Concordance across reads

Methylation is typically thought to be laid down in longer stretches rather than appearing sporadically at individual cytosines. As a consequence, several CpGs within a given read are often found either completely methylated or completely unmethylated. A mixed methylation pattern may be used to assess the concordance of the methylation signal, which could be a proxy of the fidelity of maintenance methylation etc.

The script methylation_consistency takes in a BAM file generated by Bismark and splits it into three smaller BAM files, based on the consistency/concordance of the methylation calls within the file. The reads are split into those which show consistent methylation, un-methylation and mixed methylation, and only methylation in CpG context is considered. In its default condition, reads are considered as:

unmethylated  0 -  10% methylated (inclusive)
mixed:       10 -  90% methylated
methylated:  90 - 100% methylated (inclusive)

Methylation Concordance Plot

A consistency report looks roughly like this:

Total paired-end records     -  478498
-------------------------------------------------
All methylated    [ >= 90% ] -  10304 (2.15%)
All unmethylated  [ <= 10% ] -  31806 (6.65%)
Mixed methylation [ 10-90% ] -  30176 (6.31%)
Too few CpGs   [min-count 5] -  406212 (84.89%)
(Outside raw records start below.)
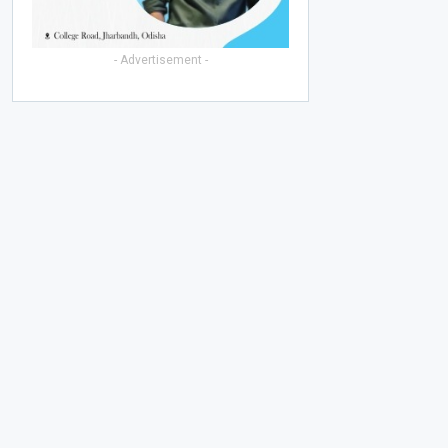
- Advertisement -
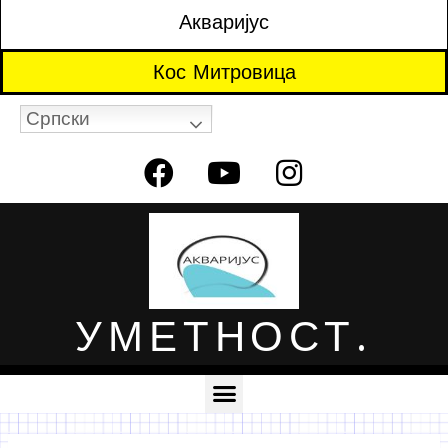
Акваријус
Кос Митровица
Српски
УМЕТНОСТ.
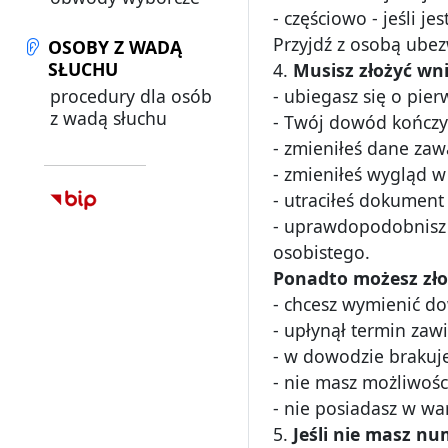
- częściowo - jeśli je
Przyjdź z osobą ubez
OSOBY Z WADĄ
SŁUCHU
4.
Musisz złożyć wn
procedury dla osób
- ubiegasz się o pie
z wadą słuchu
- Twój dowód kończy
- zmieniłeś dane za
- zmieniłeś wygląd w
- utraciłeś dokument
- uprawdopodobnisz 
osobistego.
Ponadto możesz zło
- chcesz wymienić do
- upłynął termin za
- w dowodzie brakuje 
- nie masz możliwości
- nie posiadasz w wa
5.
Jeśli nie masz nu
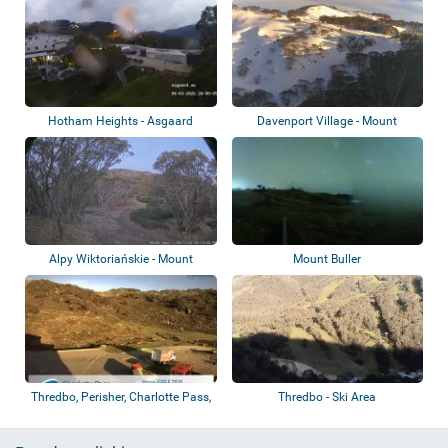
Hotham Heights - Asgaard
Davenport Village - Mount
Alpine Club
Hotham - Pegas...
Alpy Wiktoriańskie - Mount
Mount Buller
Stirling
Thredbo, Perisher, Charlotte Pass,
Thredbo - Ski Area
Selwy...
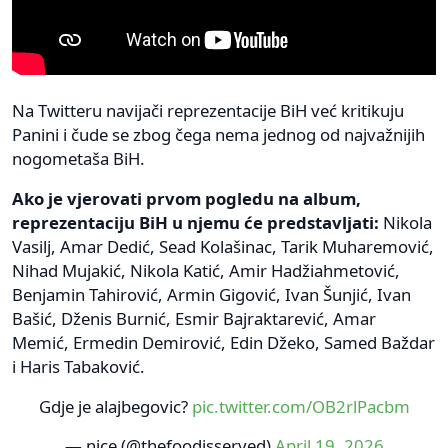
Na Twitteru navijači reprezentacije BiH već kritikuju
Panini i čude se zbog čega nema jednog od najvažnijih
nogometaša BiH.
Ako je vjerovati prvom pogledu na album,
reprezentaciju BiH u njemu će predstavljati:
Nikola
Vasilj, Amar Dedić, Sead Kolašinac, Tarik Muharemović,
Nihad Mujakić, Nikola Katić, Amir Hadžiahmetović,
Benjamin Tahirović, Armin Gigović, Ivan Šunjić, Ivan
Bašić, Dženis Burnić, Esmir Bajraktarević, Amar
Memić, Ermedin Demirović, Edin Džeko, Samed Baždar
i Haris Tabaković.
Gdje je alajbegovic?
pic.twitter.com/OB2rlPacbm
— nice (@thefoodisserved)
April 19, 2026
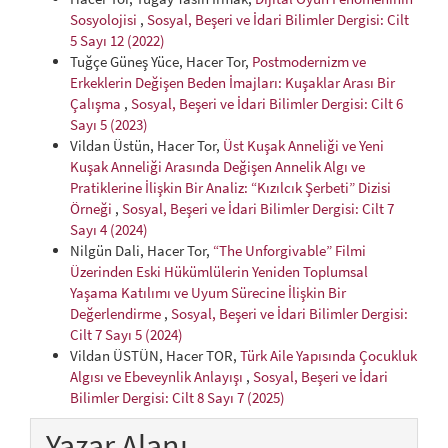
Sosyolojisi
,
Sosyal, Beşeri ve İdari Bilimler Dergisi: Cilt
5 Sayı 12 (2022)
Tuğçe Güneş Yüce, Hacer Tor,
Postmodernizm ve
Erkeklerin Değişen Beden İmajları: Kuşaklar Arası Bir
Çalışma
,
Sosyal, Beşeri ve İdari Bilimler Dergisi: Cilt 6
Sayı 5 (2023)
Vildan Üstün, Hacer Tor,
Üst Kuşak Anneliği ve Yeni
Kuşak Anneliği Arasında Değişen Annelik Algı ve
Pratiklerine İlişkin Bir Analiz: “Kızılcık Şerbeti” Dizisi
Örneği
,
Sosyal, Beşeri ve İdari Bilimler Dergisi: Cilt 7
Sayı 4 (2024)
Nilgün Dali, Hacer Tor,
“The Unforgivable” Filmi
Üzerinden Eski Hükümlülerin Yeniden Toplumsal
Yaşama Katılımı ve Uyum Sürecine İlişkin Bir
Değerlendirme
,
Sosyal, Beşeri ve İdari Bilimler Dergisi:
Cilt 7 Sayı 5 (2024)
Vildan ÜSTÜN, Hacer TOR,
Türk Aile Yapısında Çocukluk
Algısı ve Ebeveynlik Anlayışı
,
Sosyal, Beşeri ve İdari
Bilimler Dergisi: Cilt 8 Sayı 7 (2025)
Yazar Alanı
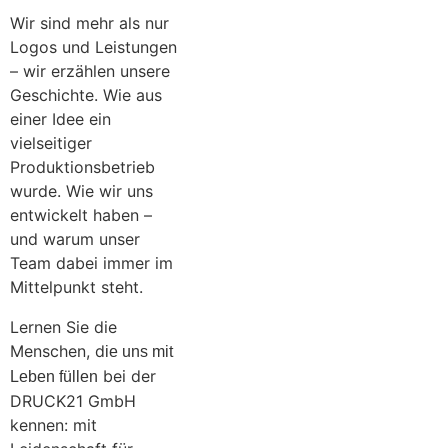
Wir sind mehr als nur
Logos und Leistungen
– wir erzählen unsere
Geschichte. Wie aus
einer Idee ein
vielseitiger
Produktionsbetrieb
wurde. Wie wir uns
entwickelt haben –
und warum unser
Team dabei immer im
Mittelpunkt steht.
Lernen Sie die
Menschen, d
ie uns mit
bei der
Leben füllen
DRUCK21 GmbH
kennen: mit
By default, only reads with 5 or more CpGs are taken into consideration (this can be changed via the flag --min-count). The thresholds for un-methylated, mixed methylated, and methylated can be set with --lower_threshold [percentage] and --upper_threshold [percentage]. methylation_consistency works for both single-end and paired-end Bismark BAM files, which are auto-detected by default. For paired-end files, all CpGs of both R1 and R2 are taken into account. Overlap detection/exclusion can take place afterwards at the methylation extraction stage, if desired.